▶ _Task goal_
Please give back, word for word, only the lines starting at the one containing "Playstation Tamircisi" and ending at the one containing "Politique de confidentialité" within the material below.

▶ _Data records_
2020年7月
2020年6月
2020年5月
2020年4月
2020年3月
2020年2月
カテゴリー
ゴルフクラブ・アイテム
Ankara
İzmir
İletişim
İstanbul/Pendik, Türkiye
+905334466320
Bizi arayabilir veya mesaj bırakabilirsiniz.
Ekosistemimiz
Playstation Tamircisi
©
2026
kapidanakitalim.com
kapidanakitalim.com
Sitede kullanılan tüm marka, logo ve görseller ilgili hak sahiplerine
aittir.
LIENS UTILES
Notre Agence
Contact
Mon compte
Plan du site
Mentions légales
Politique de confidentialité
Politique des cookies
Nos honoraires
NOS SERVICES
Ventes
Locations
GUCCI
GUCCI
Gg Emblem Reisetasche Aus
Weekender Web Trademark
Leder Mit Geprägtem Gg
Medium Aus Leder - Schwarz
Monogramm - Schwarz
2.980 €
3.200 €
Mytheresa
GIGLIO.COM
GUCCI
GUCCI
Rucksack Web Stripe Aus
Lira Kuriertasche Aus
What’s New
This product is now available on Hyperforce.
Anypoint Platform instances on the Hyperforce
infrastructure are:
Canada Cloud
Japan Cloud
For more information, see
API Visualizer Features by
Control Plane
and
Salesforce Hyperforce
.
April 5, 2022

▶ _Your solution_
Playstation Tamircisi
©
2026
kapidanakitalim.com
kapidanakitalim.com
Sitede kullanılan tüm marka, logo ve görseller ilgili hak sahiplerine
aittir.
LIENS UTILES
Notre Agence
Contact
Mon compte
Plan du site
Mentions légales
Politique de confidentialité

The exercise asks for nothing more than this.